Pagi yang dingin, embun masih menyelimuti. Zahra mengantarkan kopi untuk ayahnya di serambi samping rumahnya.
"Ini kopinya Ayah." Ucap Zahra seraya meletakkan kopi di atas meja.
"Duduklah sini sebentar, Ayah mau bicara," pinta Pak Rohman pada putrinya itu.
Zahrapun duduk di kursi depan ayahnya.
" Ini tentang bos mu itu, apa kamu benar-benar yakin akan menjalin hubungan dengannya? Apa kamu sudah mengenalnya dengan baik?"
"Sudah Ayah, dia orang baik, begitu juga dengan keluarganya."
" Ayah dan Ibu mu hanya ingin kamu bahagia, kami tidak ingin kamu salah pilih orang, sebenarnya keluarga Pak Umar beberapa minggu yang lalu kemari, menanyakan kamu. Beliau berharap kamu bisa berjodoh dengan putranya.
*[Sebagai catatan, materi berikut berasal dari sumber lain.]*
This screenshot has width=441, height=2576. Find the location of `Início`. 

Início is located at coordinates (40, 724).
Kita sudah sama-sama tahu Pak Umar dan keluarganya sangat baik dan sering membantu keluarga kita."
"Ayah aku tidak mau di jodoh-jodohkan, aku maunya menikah karena cinta."
" Kalau Ayah terserah kamu, kalau memang sudah mantab dengan pilihanmu itu, Ayah hanya bisa mengarahkanmu, mendoakan untuk kebaikanmu."
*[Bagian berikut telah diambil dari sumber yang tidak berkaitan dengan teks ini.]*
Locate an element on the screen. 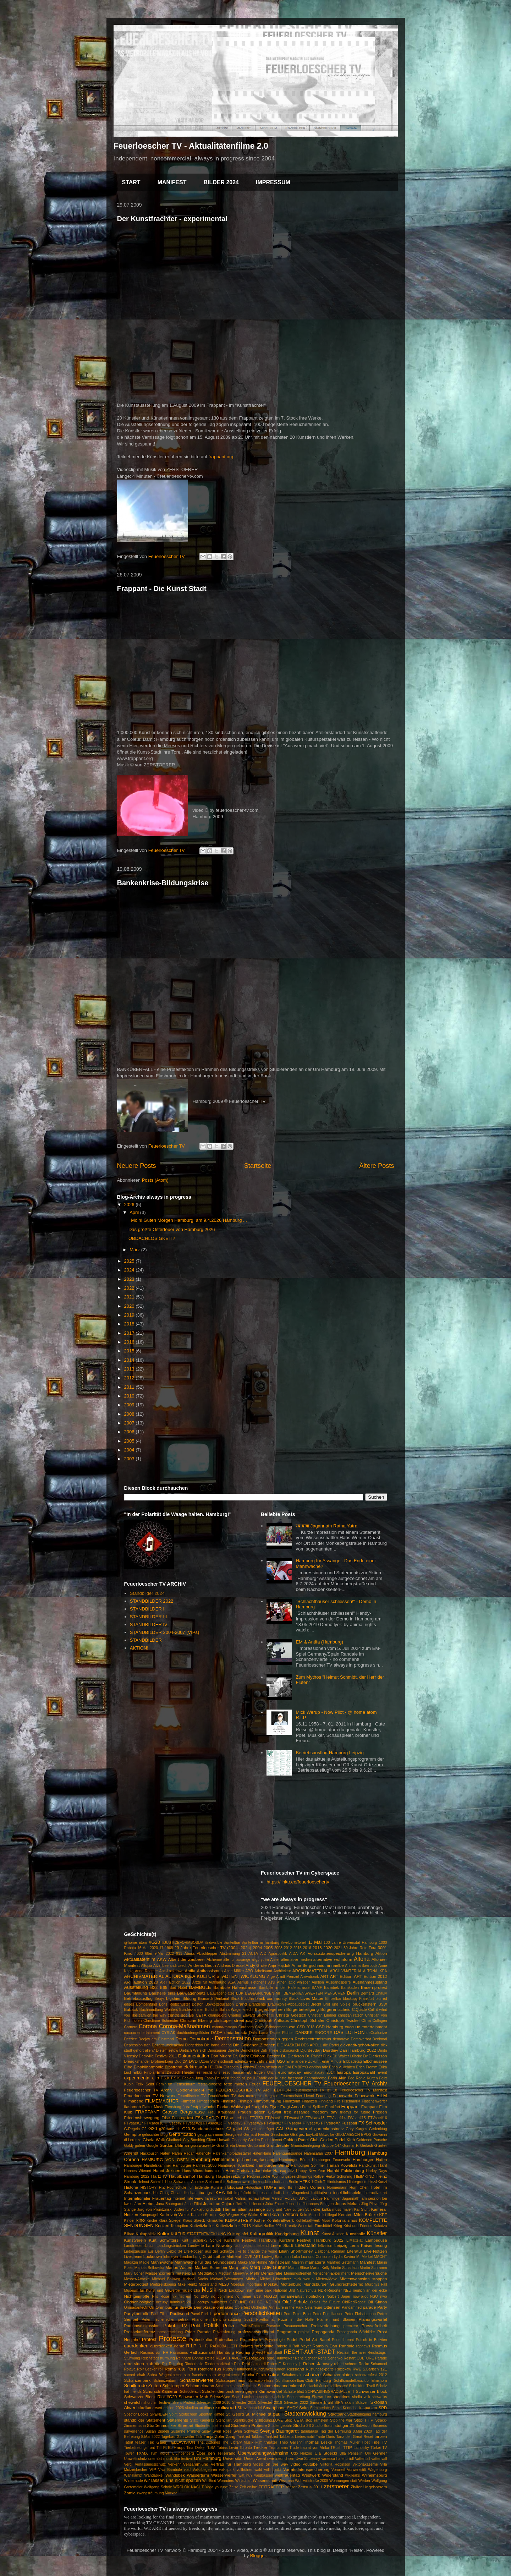  Christoph Ahlhaus is located at coordinates (271, 2020).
" Trimakasih Ayah, menurut Ayah bagaimana tentang Mas Reyhan."
"Dia sopan, kelihatannya anak baik-baik. Kalau Dia berani menyakiti putri Ayah ini akan Ayah hajar nanti."
Zahra tertawa mendengar kelakar ayahnya. Zahrapun meminta izin untuk mengajak temannya jalan-jalan mengelilingi desa.
***
Keyla dan Nella sudah bersiap-siap di kamar memakai celana panjang dan jaket
"Hem disini dingin banget ya?" ujar Nella yang kembali menghambur ke atas kasur.
"Ayo, katanya mau jalan-jalan," balas Zahra, seraya membuka lemari mencari kerudung yang senada dengan bajunya.
"Banyak sekali kerudungmu Za," ujar Keyla.
"Ini kalian pilih, coba di pakai pasti akan tambah cantik," pinta Zahra.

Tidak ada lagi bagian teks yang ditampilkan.